[Start of Attachment]

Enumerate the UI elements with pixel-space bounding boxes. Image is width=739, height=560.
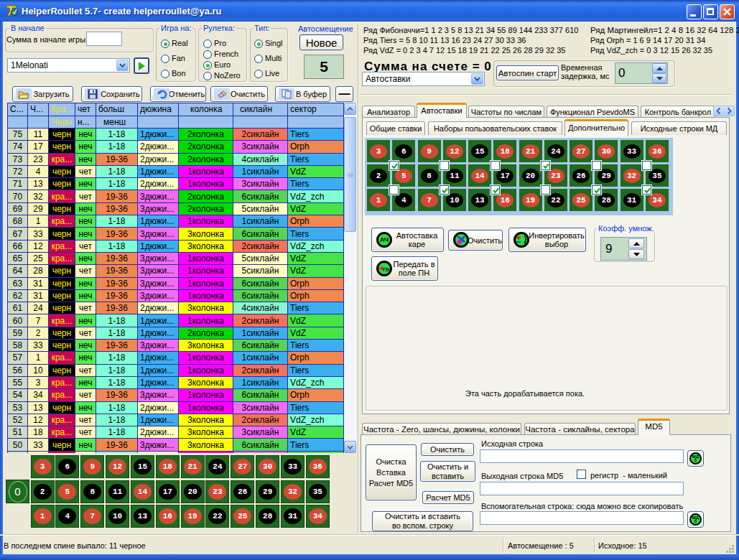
svg-text:ПН: ПН bbox=[383, 266, 390, 273]
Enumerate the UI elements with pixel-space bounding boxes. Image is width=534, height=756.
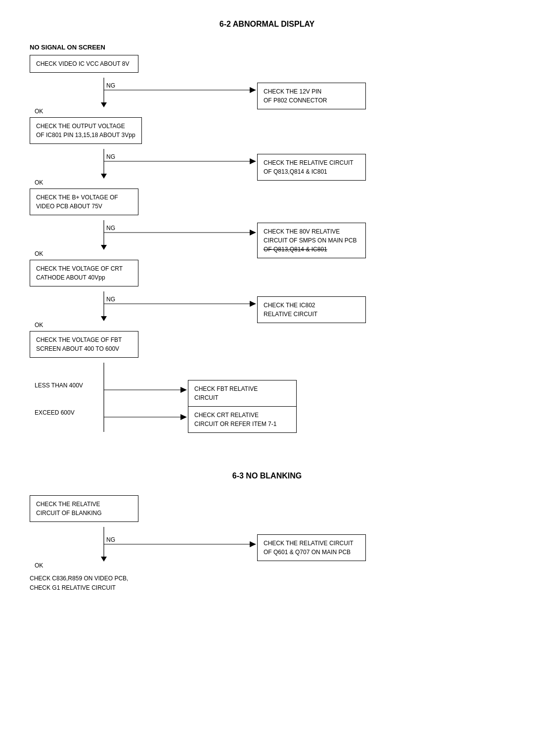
svg-marker-26 [180, 387, 187, 393]
svg-text:NG: NG [106, 296, 115, 303]
svg-text:OK: OK [35, 179, 43, 186]
box-s1-b8-line2: RELATIVE CIRCUIT [264, 310, 359, 319]
svg-marker-19 [101, 316, 107, 321]
svg-marker-1 [101, 102, 107, 107]
svg-marker-13 [101, 245, 107, 250]
connector1: NG OK CHECK THE 12V PIN OF P802 CONNECTO… [30, 78, 376, 117]
box-s1-b11-right: CHECK CRT RELATIVE CIRCUIT OR REFER ITEM… [188, 406, 297, 433]
box-s2-b2-line2: OF Q601 & Q707 ON MAIN PCB [264, 548, 359, 557]
connector-s2-1: NG OK CHECK THE RELATIVE CIRCUIT OF Q601… [30, 527, 376, 571]
svg-text:NG: NG [106, 225, 115, 232]
s2-ok-detail: CHECK C836,R859 ON VIDEO PCB, CHECK G1 R… [30, 574, 504, 593]
svg-text:NG: NG [106, 153, 115, 160]
svg-marker-7 [101, 174, 107, 179]
box-s1-b6-right: CHECK THE 80V RELATIVE CIRCUIT OF SMPS O… [257, 223, 366, 258]
subsection1-label: NO SIGNAL ON SCREEN [30, 44, 504, 51]
box-s1-b9: CHECK THE VOLTAGE OF FBT SCREEN ABOUT 40… [30, 331, 138, 358]
box-s2-b2-line1: CHECK THE RELATIVE CIRCUIT [264, 539, 359, 548]
box-s1-b10-right: CHECK FBT RELATIVE CIRCUIT [188, 380, 297, 407]
box-s1-b6-line2: CIRCUIT OF SMPS ON MAIN PCB [264, 236, 359, 245]
box-s1-b6-line1: CHECK THE 80V RELATIVE [264, 227, 359, 236]
svg-marker-28 [180, 414, 187, 420]
svg-text:NG: NG [106, 82, 115, 89]
svg-marker-15 [250, 230, 256, 236]
svg-text:OK: OK [35, 322, 43, 329]
svg-text:OK: OK [35, 250, 43, 257]
section2-title: 6-3 NO BLANKING [30, 472, 504, 480]
flow-step4: CHECK THE VOLTAGE OF CRT CATHODE ABOUT 4… [30, 260, 504, 286]
svg-marker-9 [250, 158, 256, 164]
svg-text:OK: OK [35, 108, 43, 115]
svg-marker-21 [250, 301, 256, 307]
flow-step3: CHECK THE B+ VOLTAGE OF VIDEO PCB ABOUT … [30, 189, 504, 215]
box-s1-b8-line1: CHECK THE IC802 [264, 301, 359, 310]
flow-step5: CHECK THE VOLTAGE OF FBT SCREEN ABOUT 40… [30, 331, 504, 358]
box-s1-b8-right: CHECK THE IC802 RELATIVE CIRCUIT [257, 296, 366, 323]
flow-step2: CHECK THE OUTPUT VOLTAGE OF IC801 PIN 13… [30, 117, 504, 144]
connector4: NG OK CHECK THE IC802 RELATIVE CIRCUIT [30, 291, 376, 331]
flow-s2-step1: CHECK THE RELATIVE CIRCUIT OF BLANKING [30, 495, 504, 522]
box-s1-b3: CHECK THE OUTPUT VOLTAGE OF IC801 PIN 13… [30, 117, 142, 144]
connector2: NG OK CHECK THE RELATIVE CIRCUIT OF Q813… [30, 149, 376, 189]
svg-marker-3 [250, 87, 256, 93]
flowchart-section2: CHECK THE RELATIVE CIRCUIT OF BLANKING N… [30, 495, 504, 593]
box-s2-b2-right: CHECK THE RELATIVE CIRCUIT OF Q601 & Q70… [257, 534, 366, 561]
connector5: LESS THAN 400V EXCEED 600V CHECK FBT REL… [30, 363, 376, 442]
flowchart-section1: NO SIGNAL ON SCREEN CHECK VIDEO IC VCC A… [30, 44, 504, 442]
box-s1-b6-line3: OF Q813,Q814 & IC801 [264, 245, 359, 254]
section1-title: 6-2 ABNORMAL DISPLAY [30, 20, 504, 29]
svg-text:LESS THAN 400V: LESS THAN 400V [35, 382, 83, 389]
flow-step1: CHECK VIDEO IC VCC ABOUT 8V [30, 55, 504, 73]
box-s2-b1: CHECK THE RELATIVE CIRCUIT OF BLANKING [30, 495, 138, 522]
box-s1-b5: CHECK THE B+ VOLTAGE OF VIDEO PCB ABOUT … [30, 189, 138, 215]
svg-marker-34 [250, 541, 256, 547]
box-s1-b1: CHECK VIDEO IC VCC ABOUT 8V [30, 55, 138, 73]
box-s1-b4-right: CHECK THE RELATIVE CIRCUIT OF Q813,Q814 … [257, 154, 366, 181]
box-s1-b2-right: CHECK THE 12V PIN OF P802 CONNECTOR [257, 83, 366, 109]
svg-text:EXCEED 600V: EXCEED 600V [35, 409, 75, 416]
svg-text:OK: OK [35, 562, 43, 569]
box-s1-b7: CHECK THE VOLTAGE OF CRT CATHODE ABOUT 4… [30, 260, 138, 286]
svg-marker-32 [101, 557, 107, 562]
connector3: NG OK CHECK THE 80V RELATIVE CIRCUIT OF … [30, 220, 376, 260]
svg-text:NG: NG [106, 536, 115, 543]
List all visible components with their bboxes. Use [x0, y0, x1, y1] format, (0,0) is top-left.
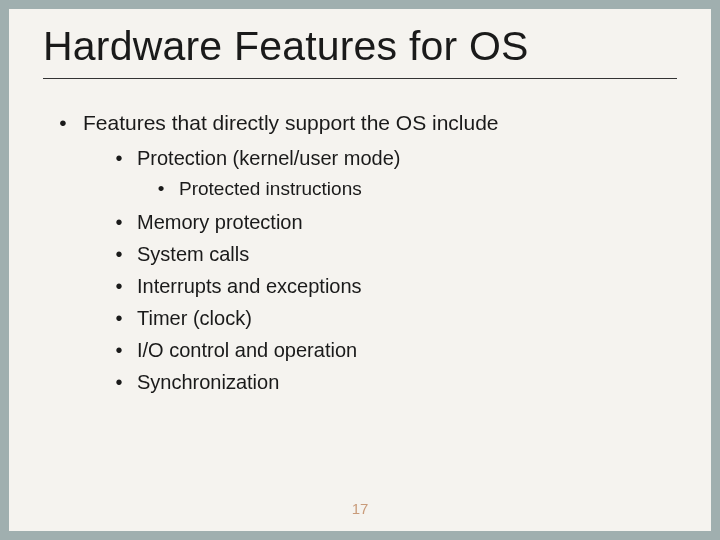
slide: Hardware Features for OS • Features that… [9, 9, 711, 531]
bullet-icon: • [101, 207, 137, 237]
bullet-text: Protection (kernel/user mode) [137, 143, 677, 173]
page-number: 17 [9, 500, 711, 517]
bullet-text: Synchronization [137, 367, 677, 397]
bullet-level-1: • Protection (kernel/user mode) [101, 143, 677, 173]
bullet-icon: • [101, 239, 137, 269]
bullet-icon: • [143, 175, 179, 204]
bullet-level-1: • Memory protection [101, 207, 677, 237]
bullet-text: Protected instructions [179, 175, 677, 204]
divider [43, 78, 677, 79]
bullet-level-2: • Protected instructions [143, 175, 677, 204]
bullet-text: Interrupts and exceptions [137, 271, 677, 301]
bullet-level-1: • Synchronization [101, 367, 677, 397]
bullet-level-1: • System calls [101, 239, 677, 269]
bullet-level-1: • Timer (clock) [101, 303, 677, 333]
bullet-text: I/O control and operation [137, 335, 677, 365]
bullet-text: Features that directly support the OS in… [83, 107, 677, 139]
bullet-icon: • [101, 303, 137, 333]
bullet-level-0: • Features that directly support the OS … [43, 107, 677, 139]
bullet-icon: • [43, 107, 83, 139]
bullet-text: Timer (clock) [137, 303, 677, 333]
bullet-level-1: • Interrupts and exceptions [101, 271, 677, 301]
slide-content: • Features that directly support the OS … [43, 107, 677, 397]
bullet-text: Memory protection [137, 207, 677, 237]
bullet-text: System calls [137, 239, 677, 269]
bullet-icon: • [101, 271, 137, 301]
bullet-level-1: • I/O control and operation [101, 335, 677, 365]
bullet-icon: • [101, 335, 137, 365]
bullet-icon: • [101, 367, 137, 397]
slide-title: Hardware Features for OS [43, 23, 677, 70]
bullet-icon: • [101, 143, 137, 173]
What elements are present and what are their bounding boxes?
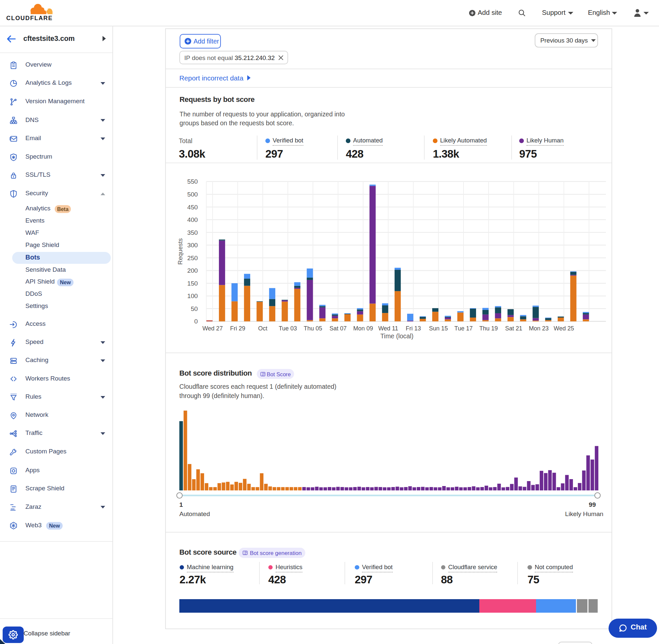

[End of Attachment]

WHAT NEEDS TO BE DONE: Write out the listing again word for word, but without its pictures.

ANSWER:
Enumerate the UI elements with pixel-space bounding boxes. Image is width=739, height=560.
svg-text:ПН: ПН bbox=[383, 266, 390, 273]
Enumerate the UI elements with pixel-space bounding boxes. Image is width=534, height=756.
svg-marker-26 [180, 387, 187, 393]
svg-text:NG: NG [106, 296, 115, 303]
svg-text:OK: OK [35, 179, 43, 186]
box-s1-b8-line2: RELATIVE CIRCUIT [264, 310, 359, 319]
svg-marker-19 [101, 316, 107, 321]
svg-marker-1 [101, 102, 107, 107]
svg-marker-13 [101, 245, 107, 250]
connector1: NG OK CHECK THE 12V PIN OF P802 CONNECTO… [30, 78, 376, 117]
box-s1-b11-right: CHECK CRT RELATIVE CIRCUIT OR REFER ITEM… [188, 406, 297, 433]
box-s2-b2-line2: OF Q601 & Q707 ON MAIN PCB [264, 548, 359, 557]
connector-s2-1: NG OK CHECK THE RELATIVE CIRCUIT OF Q601… [30, 527, 376, 571]
svg-text:NG: NG [106, 225, 115, 232]
s2-ok-detail: CHECK C836,R859 ON VIDEO PCB, CHECK G1 R… [30, 574, 504, 593]
svg-text:NG: NG [106, 153, 115, 160]
svg-marker-7 [101, 174, 107, 179]
box-s1-b6-right: CHECK THE 80V RELATIVE CIRCUIT OF SMPS O… [257, 223, 366, 258]
subsection1-label: NO SIGNAL ON SCREEN [30, 44, 504, 51]
box-s1-b9: CHECK THE VOLTAGE OF FBT SCREEN ABOUT 40… [30, 331, 138, 358]
box-s2-b2-line1: CHECK THE RELATIVE CIRCUIT [264, 539, 359, 548]
box-s1-b10-right: CHECK FBT RELATIVE CIRCUIT [188, 380, 297, 407]
box-s1-b6-line2: CIRCUIT OF SMPS ON MAIN PCB [264, 236, 359, 245]
box-s1-b6-line1: CHECK THE 80V RELATIVE [264, 227, 359, 236]
svg-marker-28 [180, 414, 187, 420]
svg-text:NG: NG [106, 82, 115, 89]
svg-marker-15 [250, 230, 256, 236]
svg-text:OK: OK [35, 322, 43, 329]
svg-text:OK: OK [35, 250, 43, 257]
section2-title: 6-3 NO BLANKING [30, 472, 504, 480]
flow-step4: CHECK THE VOLTAGE OF CRT CATHODE ABOUT 4… [30, 260, 504, 286]
svg-marker-9 [250, 158, 256, 164]
svg-text:OK: OK [35, 108, 43, 115]
svg-marker-21 [250, 301, 256, 307]
flow-step3: CHECK THE B+ VOLTAGE OF VIDEO PCB ABOUT … [30, 189, 504, 215]
box-s1-b8-line1: CHECK THE IC802 [264, 301, 359, 310]
flow-step5: CHECK THE VOLTAGE OF FBT SCREEN ABOUT 40… [30, 331, 504, 358]
box-s1-b8-right: CHECK THE IC802 RELATIVE CIRCUIT [257, 296, 366, 323]
flow-step2: CHECK THE OUTPUT VOLTAGE OF IC801 PIN 13… [30, 117, 504, 144]
connector4: NG OK CHECK THE IC802 RELATIVE CIRCUIT [30, 291, 376, 331]
flow-s2-step1: CHECK THE RELATIVE CIRCUIT OF BLANKING [30, 495, 504, 522]
box-s1-b3: CHECK THE OUTPUT VOLTAGE OF IC801 PIN 13… [30, 117, 142, 144]
connector2: NG OK CHECK THE RELATIVE CIRCUIT OF Q813… [30, 149, 376, 189]
svg-marker-3 [250, 87, 256, 93]
flowchart-section2: CHECK THE RELATIVE CIRCUIT OF BLANKING N… [30, 495, 504, 593]
box-s2-b2-right: CHECK THE RELATIVE CIRCUIT OF Q601 & Q70… [257, 534, 366, 561]
connector5: LESS THAN 400V EXCEED 600V CHECK FBT REL… [30, 363, 376, 442]
flowchart-section1: NO SIGNAL ON SCREEN CHECK VIDEO IC VCC A… [30, 44, 504, 442]
box-s1-b6-line3: OF Q813,Q814 & IC801 [264, 245, 359, 254]
section1-title: 6-2 ABNORMAL DISPLAY [30, 20, 504, 29]
svg-text:LESS THAN 400V: LESS THAN 400V [35, 382, 83, 389]
flow-step1: CHECK VIDEO IC VCC ABOUT 8V [30, 55, 504, 73]
box-s2-b1: CHECK THE RELATIVE CIRCUIT OF BLANKING [30, 495, 138, 522]
box-s1-b5: CHECK THE B+ VOLTAGE OF VIDEO PCB ABOUT … [30, 189, 138, 215]
svg-marker-34 [250, 541, 256, 547]
box-s1-b1: CHECK VIDEO IC VCC ABOUT 8V [30, 55, 138, 73]
box-s1-b4-right: CHECK THE RELATIVE CIRCUIT OF Q813,Q814 … [257, 154, 366, 181]
box-s1-b2-right: CHECK THE 12V PIN OF P802 CONNECTOR [257, 83, 366, 109]
svg-text:EXCEED 600V: EXCEED 600V [35, 409, 75, 416]
svg-text:OK: OK [35, 562, 43, 569]
box-s1-b7: CHECK THE VOLTAGE OF CRT CATHODE ABOUT 4… [30, 260, 138, 286]
svg-marker-32 [101, 557, 107, 562]
connector3: NG OK CHECK THE 80V RELATIVE CIRCUIT OF … [30, 220, 376, 260]
svg-text:NG: NG [106, 536, 115, 543]
List all visible components with their bboxes. Use [x0, y0, x1, y1] format, (0,0) is top-left.
slide: Hardware Features for OS • Features that… [9, 9, 711, 531]
bullet-icon: • [101, 207, 137, 237]
bullet-text: Protection (kernel/user mode) [137, 143, 677, 173]
page-number: 17 [9, 500, 711, 517]
bullet-text: Synchronization [137, 367, 677, 397]
bullet-level-1: • Protection (kernel/user mode) [101, 143, 677, 173]
bullet-icon: • [101, 239, 137, 269]
bullet-icon: • [143, 175, 179, 204]
bullet-level-1: • Memory protection [101, 207, 677, 237]
bullet-text: Protected instructions [179, 175, 677, 204]
divider [43, 78, 677, 79]
bullet-level-2: • Protected instructions [143, 175, 677, 204]
bullet-text: Interrupts and exceptions [137, 271, 677, 301]
bullet-level-1: • Synchronization [101, 367, 677, 397]
bullet-level-1: • System calls [101, 239, 677, 269]
bullet-level-1: • Timer (clock) [101, 303, 677, 333]
bullet-text: I/O control and operation [137, 335, 677, 365]
bullet-text: Features that directly support the OS in… [83, 107, 677, 139]
bullet-icon: • [101, 303, 137, 333]
bullet-level-0: • Features that directly support the OS … [43, 107, 677, 139]
bullet-icon: • [43, 107, 83, 139]
bullet-text: Timer (clock) [137, 303, 677, 333]
bullet-level-1: • Interrupts and exceptions [101, 271, 677, 301]
slide-content: • Features that directly support the OS … [43, 107, 677, 397]
bullet-text: Memory protection [137, 207, 677, 237]
bullet-text: System calls [137, 239, 677, 269]
bullet-icon: • [101, 271, 137, 301]
bullet-level-1: • I/O control and operation [101, 335, 677, 365]
bullet-icon: • [101, 335, 137, 365]
bullet-icon: • [101, 367, 137, 397]
slide-title: Hardware Features for OS [43, 23, 677, 70]
bullet-icon: • [101, 143, 137, 173]
What elements are present and what are their bounding boxes?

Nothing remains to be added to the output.